If [itex]x\ge 0[/itex], |x|= x so this is 6x= x^2- 7 which is the same as x^2- 6x- 7= 0.apiwowar said:i know that the way to solve this is by evaluating the integral from a to b of the first function minus the second one but how would i solve for x to find out what the limits of integration should be?
if you set them equal to each other you get 6|x| = x^2 - 7
but I am not exactly sure what to do with the |x|
The region enclosed by these two equations is a combination of a parabola and two line segments. It resembles a "V" shape, with the vertex at the origin and the two arms extending upwards and downwards.
The x-intercepts can be found by setting y=0 and solving for x. This gives us two points: (0,0) and (6,0). The y-intercept can be found by setting x=0, giving us a point at (0,-7).
To find the area of this region, we need to split it into two parts: the area under the parabola and the area between the two line segments. We can use integration to find the area under the parabola, and then find the area of the two triangles formed by the line segments using the formula A = 1/2 * base * height.

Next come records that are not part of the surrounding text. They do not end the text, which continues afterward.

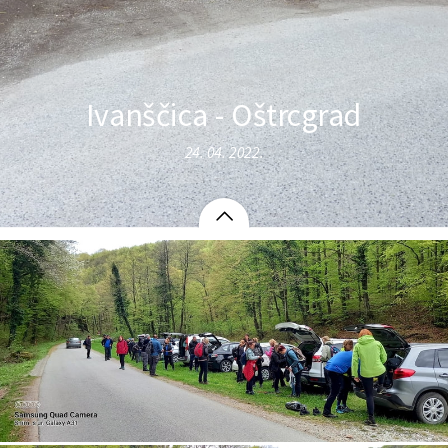
Ivanščica - Oštrcgrad
24. 04. 2022.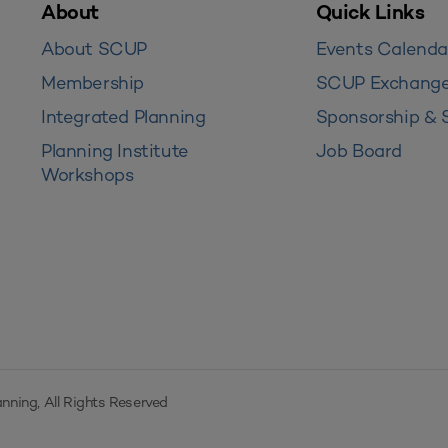
About
Quick Links
About SCUP
Events Calenda
Membership
SCUP Exchang
Integrated Planning
Sponsorship & 
Planning Institute
Job Board
Workshops
nning, All Rights Reserved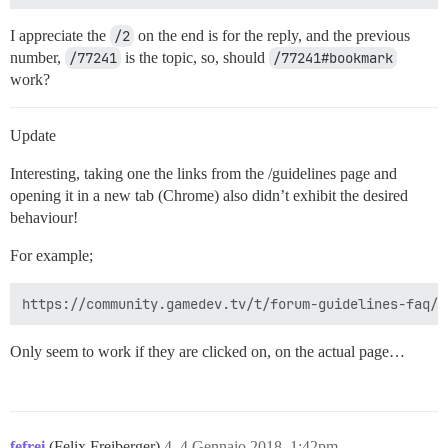
I appreciate the
/2
on the end is for the reply, and the previous
number,
/77241
is the topic, so, should
/77241#bookmark
work?
Update
Interesting, taking one the links from the /guidelines page and
opening it in a new tab (Chrome) also didn’t exhibit the desired
behaviour!
For example;
Only seem to work if they are clicked on, on the actual page…
fefrei
(Felix Freiberger)
4
4 Gennaio 2018, 1:42pm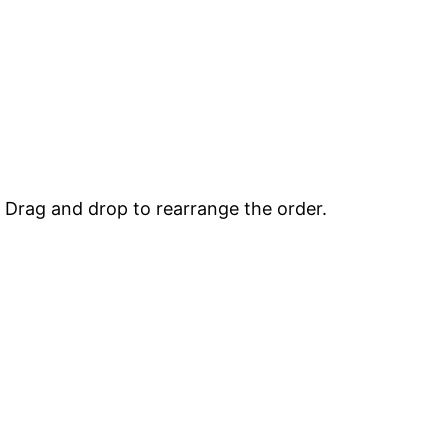
. Drag and drop to rearrange the order.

Finally, we add these two areas together to get the total area of the region.
The domain of this region is all real numbers, as both equations are defined for any value of x. The range, however, is limited. The lower bound of the range is -7, which is the y-intercept of the parabola. The upper bound is infinity, as the parabola and line segments extend infinitely upwards and downwards.
Changing the coefficient of x in y= 6|x| affects the steepness of the two line segments that form the region. A larger coefficient will result in steeper lines, while a smaller coefficient will result in more gradual lines. The overall shape of the region will remain the same, but the size of the V will change.